Но его поддерживал Пронский.

— Она жива! Я знаю это наверное! — утверждал он.

И эта упрямая уверенность товарища поддерживала Александра Васильевича, вселяла в него упорство в надежде, но без Пронскою он чувствовал себя хуже.

У него явилась необходимость видеться с ним каждый день.

Отправив телеграмму дяде, Александр Васильевич немедленно пошел к Пронскому.

Была масленица, но Москва была похожа на большой пустырь. Экипажей на улицах почти не было, метрополитен не работал, изредка лишь показывались страшные, черные кареты-автомобили, в которых перевозили по тюрьмам арестованных.

Редкие прохожие боязливо пробегали по тротуарам, сторонясь друг друга, подозрительно косясь на каждого встречного, а посредине улиц медленно и мрачно проходили патрули воинских команд.

Развалины встречались на каждой улице. В развалинах была и часть кремлевской стены, обращенная к Александровскому саду, но теперь над ней трудился целый полк солдат, воздвигая огромный земляной бруствер.

Начальство пользовалось временным исчезновением «Анархии», скрывшейся, чтобы появиться опять неожиданно и грозно.

И, странно, но многие ждали ее появления с нетерпением, потому что тогда затихали репрессии, принимавшие во время передышек эпидемический характер.

Подняв воротник пальто, несмотря на теплый, почти весенний день, Александр Васильевич быстро шел по тротуару, стараясь избегать встреч с патрулями, что не всегда было безопасно: прохожих часто захватывали по одному подозрению, а в тюрьме уже трудно было доказать свою невиновность.

И Александр Васильевич берег себя для Ани, для ее освобождения.
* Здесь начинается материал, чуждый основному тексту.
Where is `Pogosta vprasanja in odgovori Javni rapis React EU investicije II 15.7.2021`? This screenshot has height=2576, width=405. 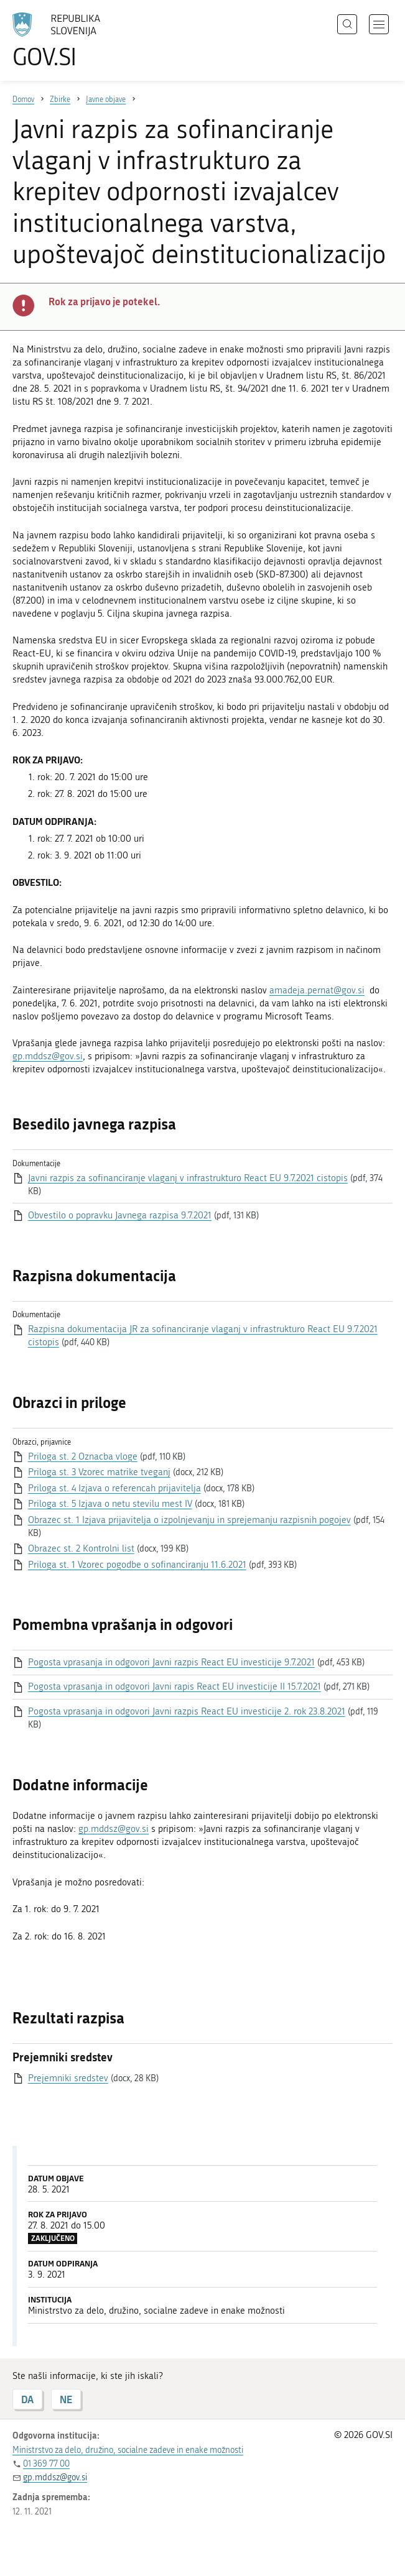 Pogosta vprasanja in odgovori Javni rapis React EU investicije II 15.7.2021 is located at coordinates (174, 1686).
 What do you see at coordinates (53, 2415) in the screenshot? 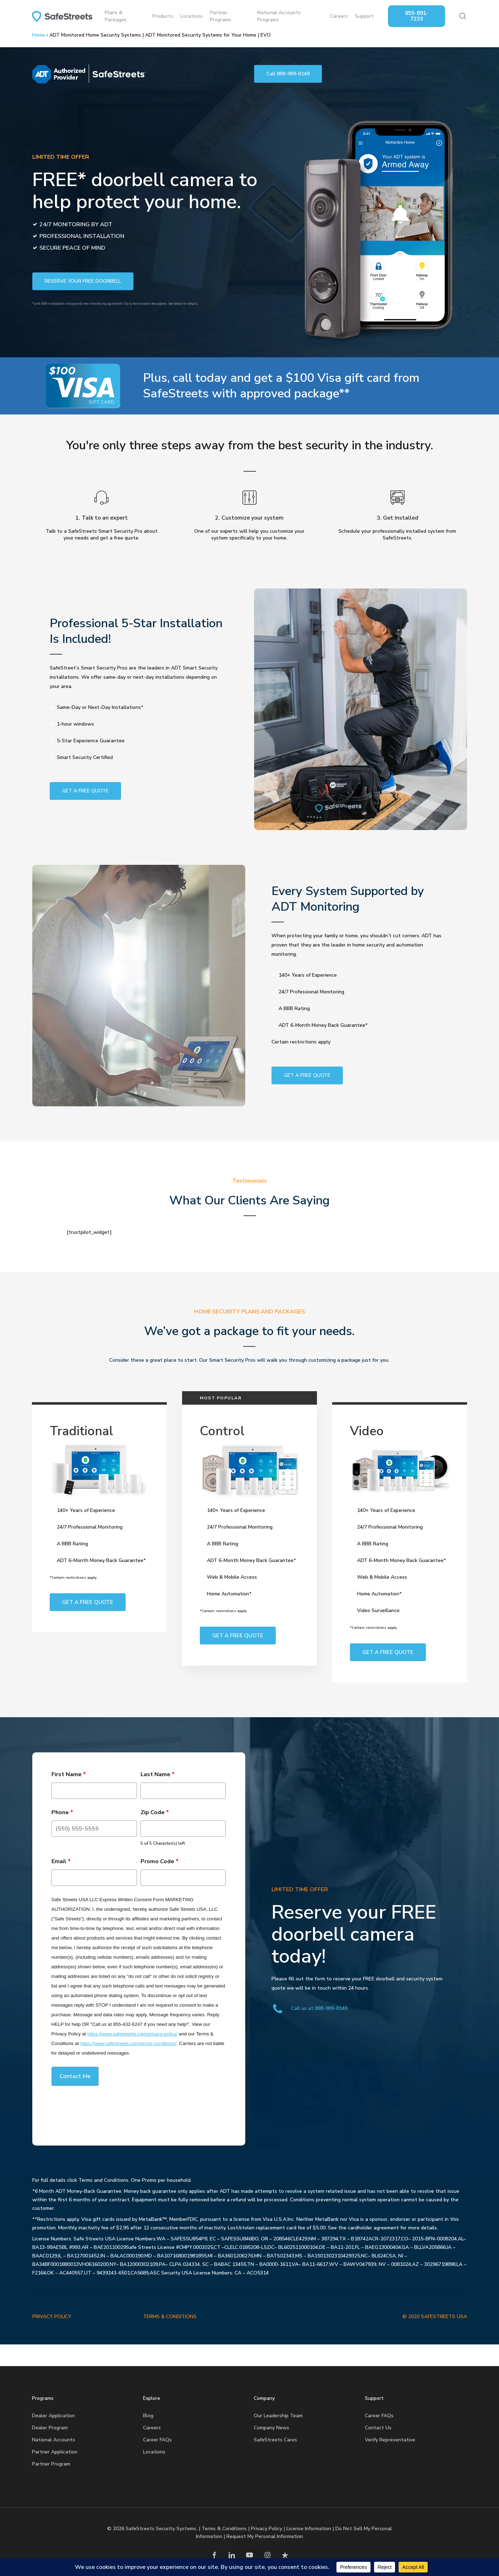 I see `Dealer Application` at bounding box center [53, 2415].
У Ильинских ворот он встретил санитаров с повязками «Красного Креста»: они подбирали раненых, а также умерших от истощения. В Москве начинался голод. Уже несколько дней все съестные и продовольственные припасы были конфискованы администрацией и раздавались по определенным районам. Никто не смел продавать их от себя. Но, так как эти раздачи обыкновенно сопровождались арестами, — многие боялись появляться на них.